Coast hospital is being ‘helpful’

Published 7:00 am Tuesday, March 24, 2015

Singing River Health System is unwittingly becoming one of the biggest allies of those, including the Mississippi Press Association, who advocate for more transparency in the dealings of Mississippi’s public hospitals.
Calls for removing, or at least reducing, the blanket exemptions that public hospitals and their boards have from the state’s open meetings and public records laws have in the past gotten nowhere in the Legislature, which instead has catered to the heavy lobbying power of the Mississippi Hospital Association.
Singing River, which operates public hospitals in Pascagoula and Ocean Springs, however, flipped the dynamics through a series of bad actions. Under the cloak of secrecy provided by the current exemption in the Open Meetings Act, Singing River hid the fact that for years it had stopped contributing to its employee pension fund, and misled those enrolled into it as to the plan’s financial health.
In the latest thumbing of its nose at openness, Singing River has refused to turn over eight recent years of the retirement-plan’s financial statements. The request for the documents was made by the Sun Herald newspaper, which has been dogged in looking into allegations of financial mismanagement at Singing River. Officials with Singing River claim they don’t have to give the Biloxi newspaper the records because of the exemption for public hospitals in the Public Records Act.

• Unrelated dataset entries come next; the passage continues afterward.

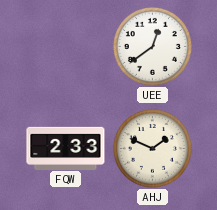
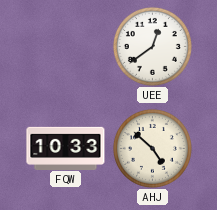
FQW: 2:33 -> 10:33
AHJ: 1:49 -> 4:52
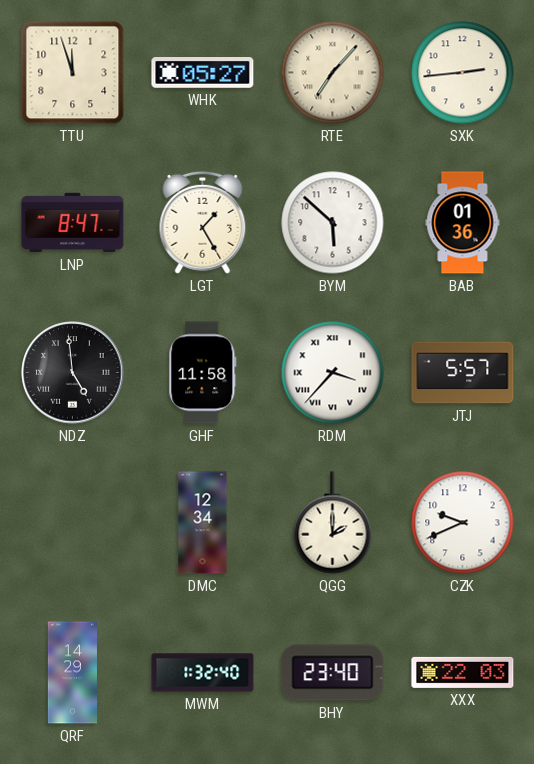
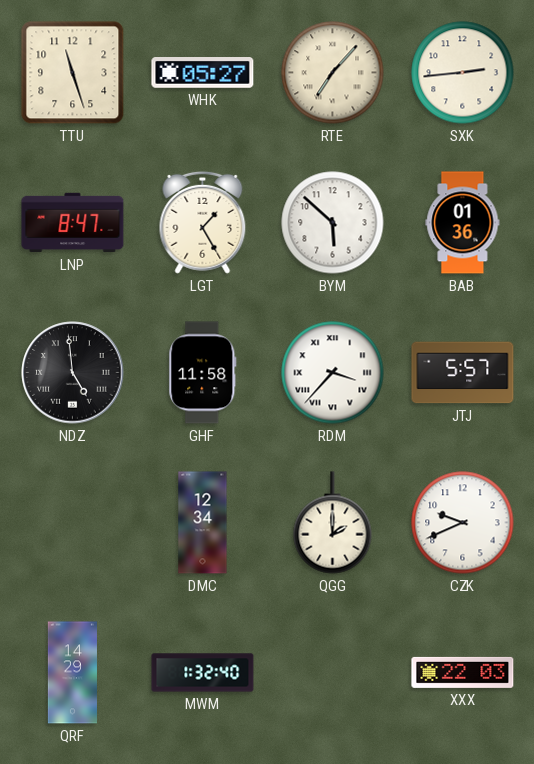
TTU: 11:57 -> 11:27
BHY: 23:40 -> none
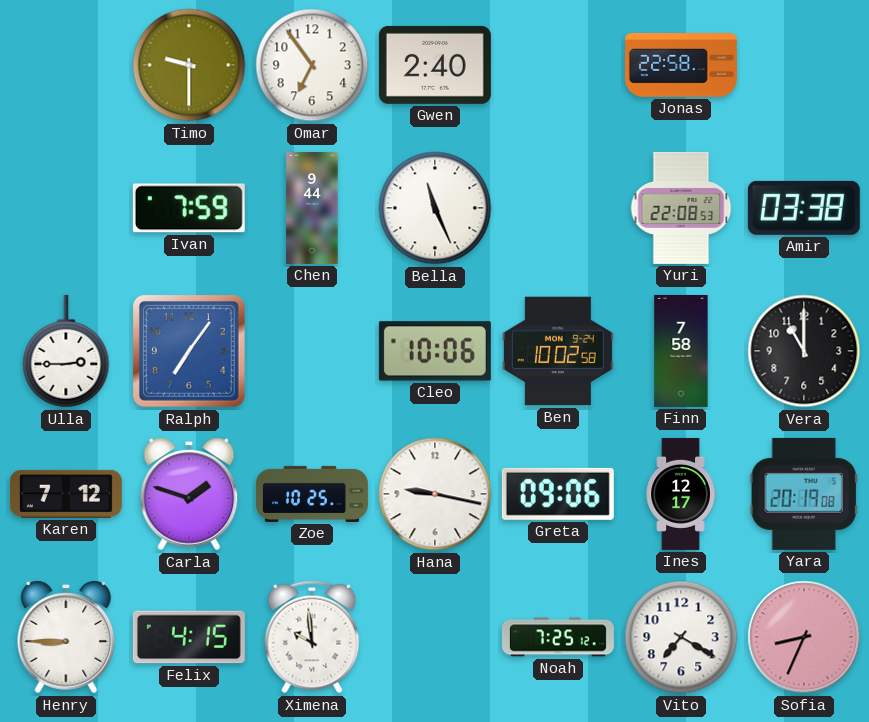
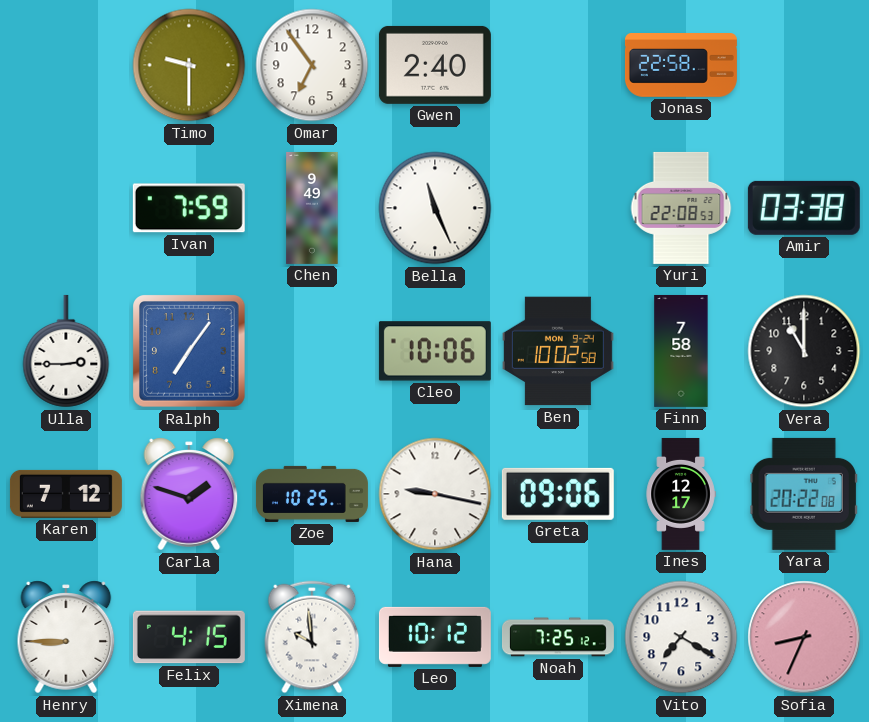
Chen: 9:44 -> 9:49
Yara: 20:19 -> 20:22
Leo: none -> 10:12
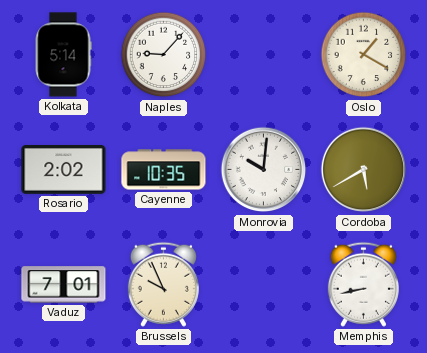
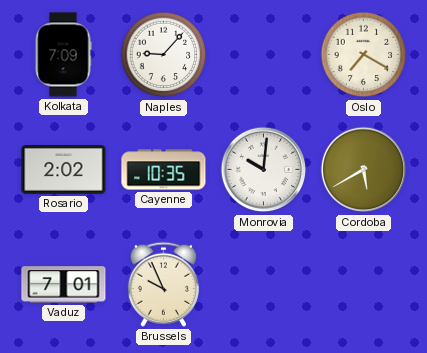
Kolkata: 5:14 -> 7:09
Oslo: 1:20 -> 7:20
Memphis: 8:43 -> none
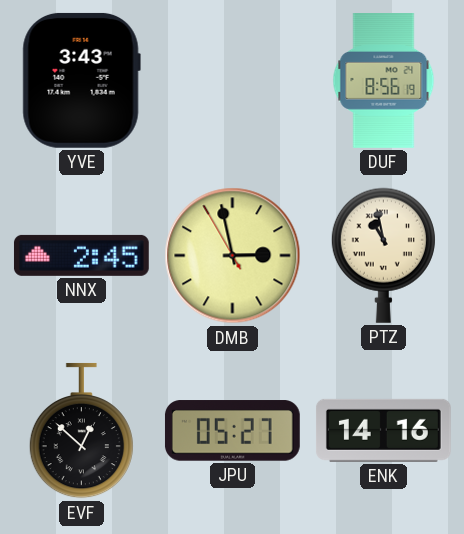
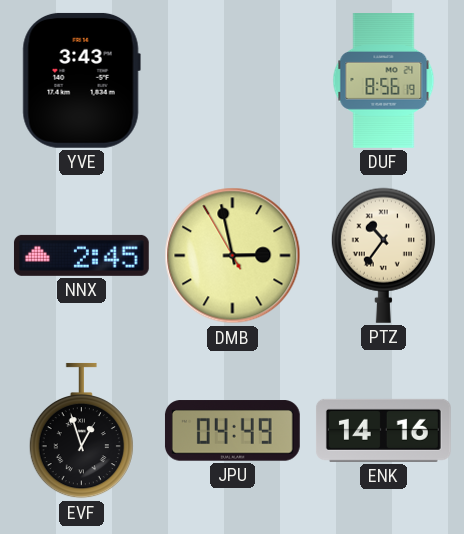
PTZ: 10:58 -> 10:36
EVF: 12:52 -> 12:57
JPU: 05:27 -> 04:49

Obviously, there are things in those records that Singing River doesn’t want current and former hospital employees or the taxpayers who own the hospital to know. The one year that the Sun Herald was able to find online, from 2010, suggests why Singing River might rather keep those other annual statements under wraps.
That year, the financial statement showed that 53 percent of the pension fund’s assets had been put into high-risk, high-fee investments. If that was the type of investment strategy the hospital board and its advisers have been following for the past decade — the question that the Biloxi newspapers needs the records to answer — it’s no wonder that its pension fund is nearing insolvency.
It would be easy to push off the problems on the Gulf Coast as an isolated example. A House committee tried to act as if that was the case earlier in this legislative session by amending a Senate bill so that it would require more openness for only Singing River. Thankfully, that effort to minimize the problem was short-lived.
The errors and obfuscations may be to the extreme at Singing River, but they are not isolated. In recent years, public hospitals in several places around the state have gotten into trouble. Batesville’s hospital, for instance, took bankruptcy amid a kickback scandal, and Natchez’s has filed for bankruptcy twice. In all of these cases, state-sanctioned secrecy helped keep the public in the dark as to what was going on until it was too late.
Separate proposals to require more transparency from all of the state’s 46 public hospitals are presently waiting to go to a conference committee, in which members from both the House and the Senate will try to reconcile their bills’ differences.
If there is a compromise, it’s likely to maintain some special exemptions — such as confidentiality of the salaries of hospital employees — that no other publicly owned institution receives. But whatever moves the needle toward greater openness and accountability for all of the state’s public hospitals will be an improvement.
If Singing River can just keep acting like it’s hiding something sinister, even the public hospitals’ high-paid lobbyists may not be able to stifle the call for greater openness statewide.